Williams agreed to withdraw the language quoted above. However, she also issued a statement claiming that she was advocating balance and accuracy, not censorship, despite how her proposal demanded what curriculum materials “should promote” and “should not encourage.” More convincingly, she concluded:
Last, when it comes to history I believe all children graduating from an American school should know 3 things: American Exceptionalism, an understanding of US History, and know [sic] the Constitution.
Parallel structure aside, Williams thus admitted the ideological point of her protest, which matches the real reason for many other people’s protests about the A.P. guidelines: they want students to be taught that the U.S. of A. is special.

That’s a form of indoctrination, not just education. I prefer to think that if schools teach students about U.S. and world history accurately, they’ll be able to decide if and how the U.S. of A. is special. They’ll be able to reach their own conclusions about what parts of our national history are admirable, what parts should spur us to do better, and how best to reach collective decisions.

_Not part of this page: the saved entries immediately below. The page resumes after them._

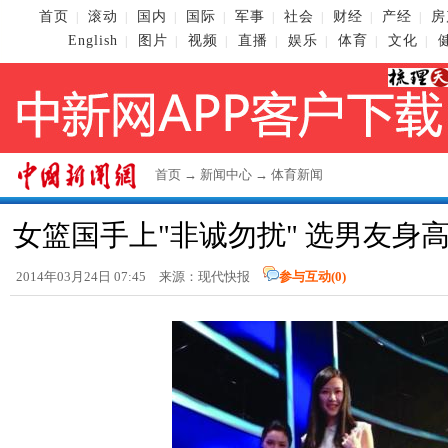
首页
滚动
国内
国际
军事
社会
财经
产经
房
|
|
|
|
|
|
|
|
English
图片
视频
直播
娱乐
体育
文化
|
|
|
|
|
|
|
首页
→
新闻中心
→
体育新闻
女篮国手上"非诚勿扰" 选男友身高下
2014年03月24日 07:45 来源：现代快报
参与互动(
0
)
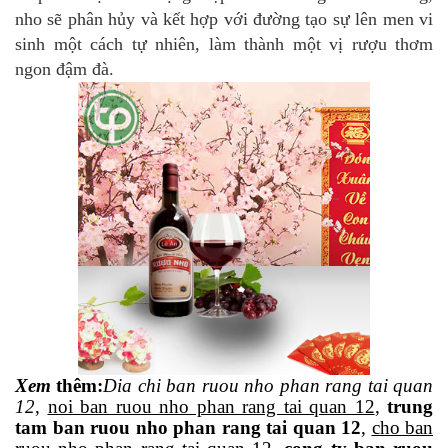
nho sẽ phân hủy và kết hợp với đường tạo sự lên men vi
sinh một cách tự nhiên, làm thành một vị rượu thơm
ngon đậm đà.
Xem
thêm
:
Dia
chi ban ruou nho phan rang tai quan
12
,
noi ban ruou nho phan rang tai quan 12
,
trung
tam ban ruou nho phan rang tai quan 12
,
cho ban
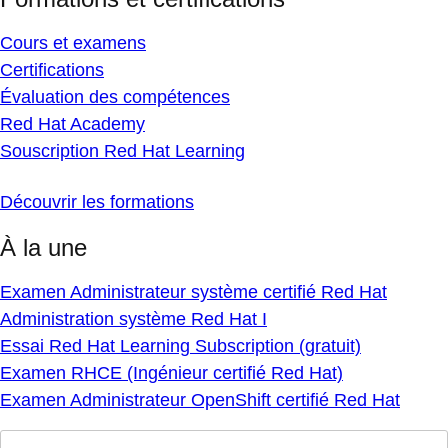
Cours et examens
Certifications
Évaluation des compétences
Red Hat Academy
Souscription Red Hat Learning
Découvrir les formations
À la une
Examen Administrateur système certifié Red Hat
Administration système Red Hat I
Essai Red Hat Learning Subscription (gratuit)
Examen RHCE (Ingénieur certifié Red Hat)
Examen Administrateur OpenShift certifié Red Hat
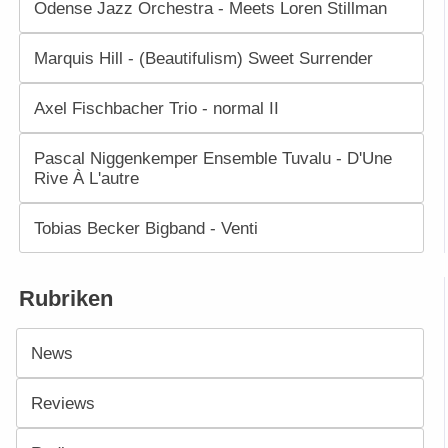
Odense Jazz Orchestra - Meets Loren Stillman
Marquis Hill - (Beautifulism) Sweet Surrender
Axel Fischbacher Trio - normal II
Pascal Niggenkemper Ensemble Tuvalu - D'Une
Rive À L'autre
Tobias Becker Bigband - Venti
Rubriken
News
Reviews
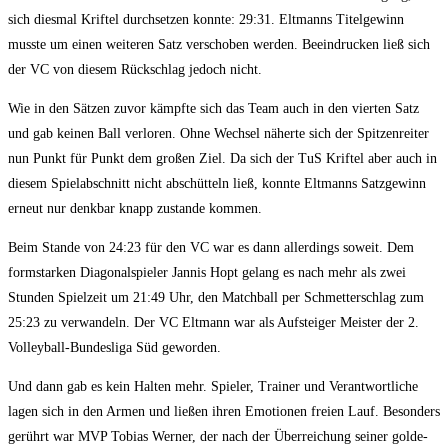
sich dies­mal Krif­tel durch­set­zen konn­te: 29:31. Elt­manns Titel­ge­winn
muss­te um einen wei­te­ren Satz ver­scho­ben wer­den. Beein­dru­cken ließ sich
der VC von die­sem Rück­schlag jedoch nicht.
Wie in den Sät­zen zuvor kämpf­te sich das Team auch in den vier­ten Satz
und gab kei­nen Ball ver­lo­ren. Ohne Wech­sel näher­te sich der Spit­zen­rei­ter
nun Punkt für Punkt dem gro­ßen Ziel. Da sich der TuS Krif­tel aber auch in
die­sem Spiel­ab­schnitt nicht abschüt­teln ließ, konn­te Elt­manns Satz­ge­winn
erneut nur denk­bar knapp zustan­de kommen.
Beim Stan­de von 24:23 für den VC war es dann aller­dings soweit. Dem
form­star­ken Dia­go­nal­spie­ler Jan­nis Hopt gelang es nach mehr als zwei
Stun­den Spiel­zeit um 21:49 Uhr, den Match­ball per Schmet­ter­schlag zum
25:23 zu ver­wan­deln. Der VC Elt­mann war als Auf­stei­ger Meis­ter der 2.
Vol­ley­ball-Bun­des­li­ga Süd geworden.
Und dann gab es kein Hal­ten mehr. Spie­ler, Trai­ner und Ver­ant­wort­li­che
lagen sich in den Armen und lie­ßen ihren Emo­tio­nen frei­en Lauf. Beson­ders
gerührt war MVP Tobi­as Wer­ner, der nach der Über­rei­chung sei­ner gol­de­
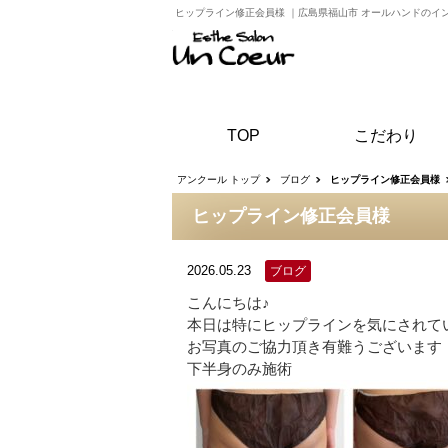
ヒップライン修正会員様
｜
広島県福山市 オールハンドのイ
TOP
こだわり
アンクール トップ
ブログ
ヒップライン修正会員様
ヒップライン修正会員様
2026.05.23
ブログ
こんにちは♪
本日は特にヒップラインを気にされて
お写真のご協力頂き有難うございます
下半身のみ施術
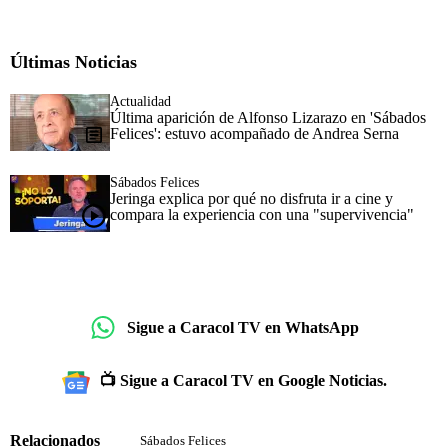
Últimas Noticias
Actualidad
Última aparición de Alfonso Lizarazo en 'Sábados
Felices': estuvo acompañado de Andrea Serna
Sábados Felices
Jeringa explica por qué no disfruta ir a cine y
compara la experiencia con una "supervivencia"
Sigue a Caracol TV en WhatsApp
📺 Sigue a Caracol TV en Google Noticias.
Relacionados
Sábados Felices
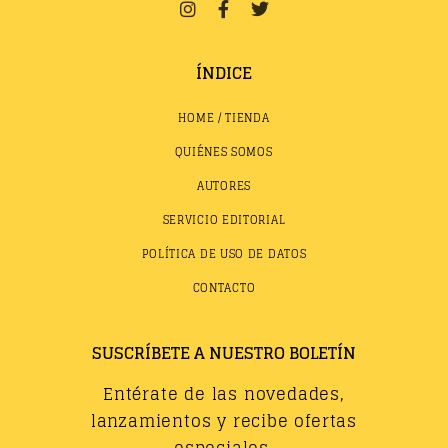
ÍNDICE
HOME / TIENDA
QUIÉNES SOMOS
AUTORES
SERVICIO EDITORIAL
POLÍTICA DE USO DE DATOS
CONTACTO
SUSCRÍBETE A NUESTRO BOLETÍN
Entérate de las novedades,
lanzamientos y recibe ofertas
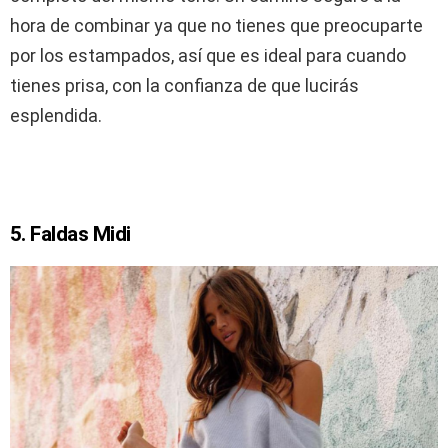
hora de combinar ya que no tienes que preocuparte
por los estampados, así que es ideal para cuando
tienes prisa, con la confianza de que lucirás
esplendida.
5. Faldas Midi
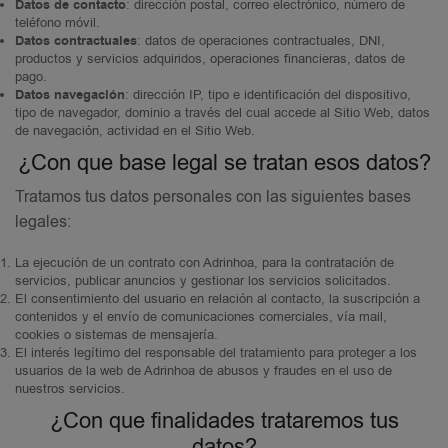
Datos de contacto
: dirección postal, correo electrónico, número de
teléfono móvil.
Datos contractuales
: datos de operaciones contractuales, DNI,
productos y servicios adquiridos, operaciones financieras, datos de
pago.
Datos navegación
: dirección IP, tipo e identificación del dispositivo,
tipo de navegador, dominio a través del cual accede al Sitio Web, datos
de navegación, actividad en el Sitio Web.
¿Con que base legal se tratan esos datos?
Tratamos tus datos personales con las siguientes bases
legales:
La ejecución de un contrato con Adrinhoa, para la contratación de
servicios, publicar anuncios y gestionar los servicios solicitados.
El consentimiento del usuario en relación al contacto, la suscripción a
contenidos y el envío de comunicaciones comerciales, vía mail,
cookies o sistemas de mensajería.
El interés legítimo del responsable del tratamiento para proteger a los
usuarios de la web de Adrinhoa de abusos y fraudes en el uso de
nuestros servicios.
¿Con que finalidades trataremos tus
datos?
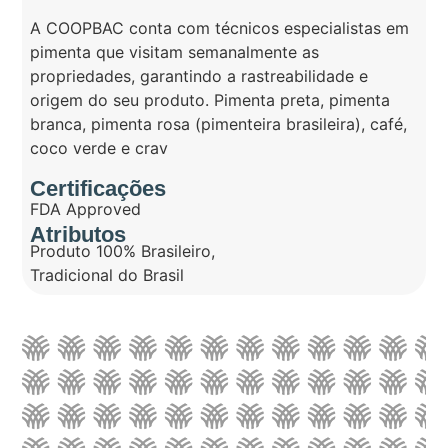
A COOPBAC conta com técnicos especialistas em
pimenta que visitam semanalmente as
propriedades, garantindo a rastreabilidade e
origem do seu produto. Pimenta preta, pimenta
branca, pimenta rosa (pimenteira brasileira), café,
coco verde e crav
Certificações
FDA Approved
Atributos
Produto 100% Brasileiro
,
Tradicional do Brasil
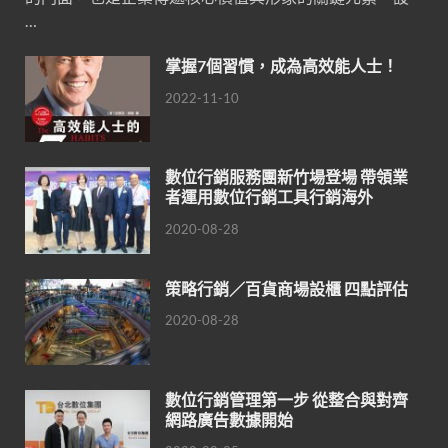
…
掌握7個習慣，成為高效能人士！
2022-11-10
數位行銷服務團新竹場登場 帶領業
者運用數位行銷工具行銷海外
2020-08-28
策略行銷／百貨商場設櫃 四點評估
2020-08-28
數位行銷管理第一步 從整合與對齊
網路廣告數據開始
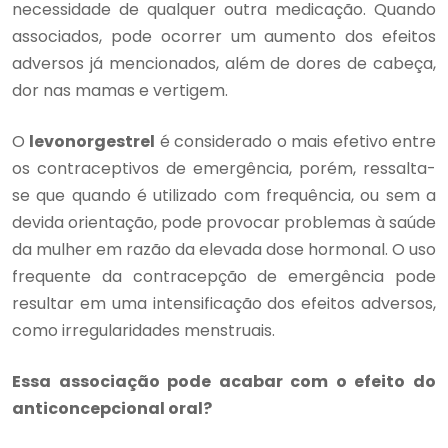
necessidade de qualquer outra medicação. Quando
associados, pode ocorrer um aumento dos efeitos
adversos já mencionados, além de dores de cabeça,
dor nas mamas e vertigem.
O
levonorgestrel
é considerado o mais efetivo entre
os contraceptivos de emergência, porém, ressalta-
se que quando é utilizado com frequência, ou sem a
devida orientação, pode provocar problemas à saúde
da mulher em razão da elevada dose hormonal. O uso
frequente da contracepção de emergência pode
resultar em uma intensificação dos efeitos adversos,
como irregularidades menstruais.
Essa associação pode acabar com o efeito do
anticoncepcional oral?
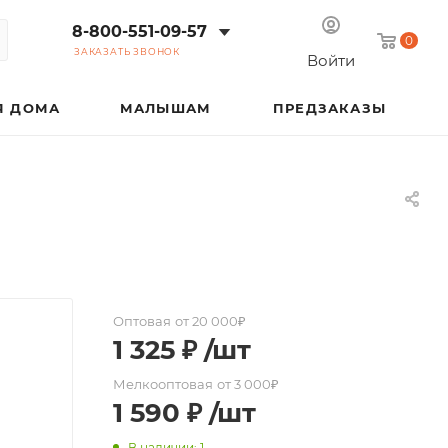
8-800-551-09-57
0
ЗАКАЗАТЬ ЗВОНОК
Войти
Я ДОМА
МАЛЫШАМ
ПРЕДЗАКАЗЫ
Оптовая
от 20 000₽
1 325
₽
/шт
Мелкооптовая
от 3 000₽
1 590
₽
/шт
В наличии: 1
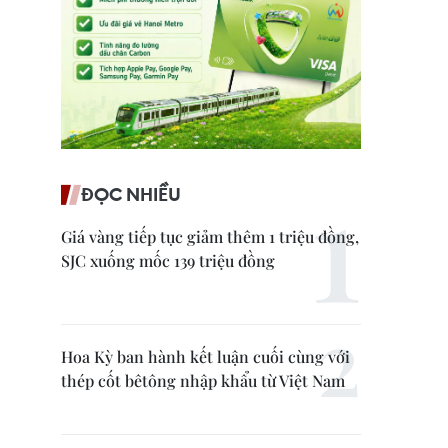
ĐỌC NHIỀU
Giá vàng tiếp tục giảm thêm 1 triệu đồng,
SJC xuống mốc 139 triệu đồng
Hoa Kỳ ban hành kết luận cuối cùng với
thép cốt bêtông nhập khẩu từ Việt Nam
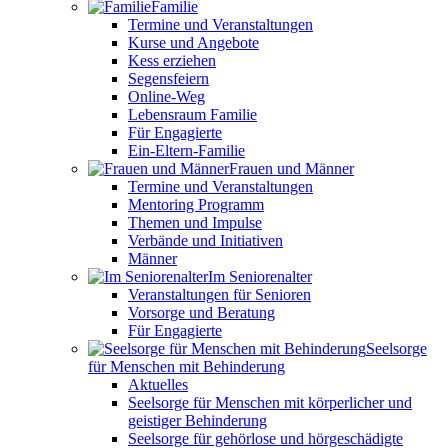
Familie
Termine und Veranstaltungen
Kurse und Angebote
Kess erziehen
Segensfeiern
Online-Weg
Lebensraum Familie
Für Engagierte
Ein-Eltern-Familie
Frauen und Männer
Termine und Veranstaltungen
Mentoring Programm
Themen und Impulse
Verbände und Initiativen
Männer
Im Seniorenalter
Veranstaltungen für Senioren
Vorsorge und Beratung
Für Engagierte
Seelsorge
für Menschen mit Behinderung
Aktuelles
Seelsorge für Menschen mit körperlicher und
geistiger Behinderung
Seelsorge für gehörlose und hörgeschädigte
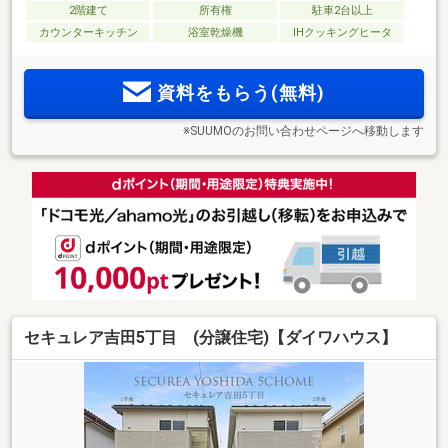
2階建て
所有権
駐車2台以上
カウンターキッチン
浴室乾燥機
IHクッキングヒータ
資料をもらう(無料)
※SUUMOのお問い合わせページへ移動します
セキュレア吉田5丁目 (分譲住宅)【ダイワハウス】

Last week, after fierce public debate, the Jefferson County school board’s conservative majority adopted a version of Williams’s proposal that requires her review committee to include teachers and students and to have open meetings. Since school curricula were already reviewed at two levels, the board’s new conservative majority thus managed to add a layer of bureaucracy. The underlying conflict has in no way been resolved.

TOMORROW: Exceptionalist thinking in action.

1 comment:

  1. One of the biggest problems with the entire conservative effort to oppose any changes to American history is their own education. Very few are historians and very few are educators. It is kind of odd to see national organizations of historians like the AHA and OAH, the two groups most historians belong to, ignored by people who are not historians.

    The other problem lies with the pedagogy involved. As an instructor I have many students who have told me that they hate history. They find it boring and dull. They do not like having to memorize things. Once we get the class going they realize that this is not high school and that almost all of my questions begin with WHY.

    I'm using a very similar pedagogical model like the AP course does, but mine is tailored to my institution and the student base it serves (as are almost all courses). The students are given the information in a way that supports the objectives, but in a way that involves their participation. We use primary sources so they can read what the people in the past had to say. They then begin to link the events together and build a timeline with several goalposts to help guide them. The result is a student who is actively involved in their learning.

    I prefer that students be presented with the information. Let them reach their own conclusions and guide them along the way. They learn more this way than the older spoon fed method. American Exceptional will either stand on its own merits or collapse. If it has to be supported by artificial means, then it needs to be removed from the course. Unfortunately, that is exactly what the Jeffco group wants to avoid.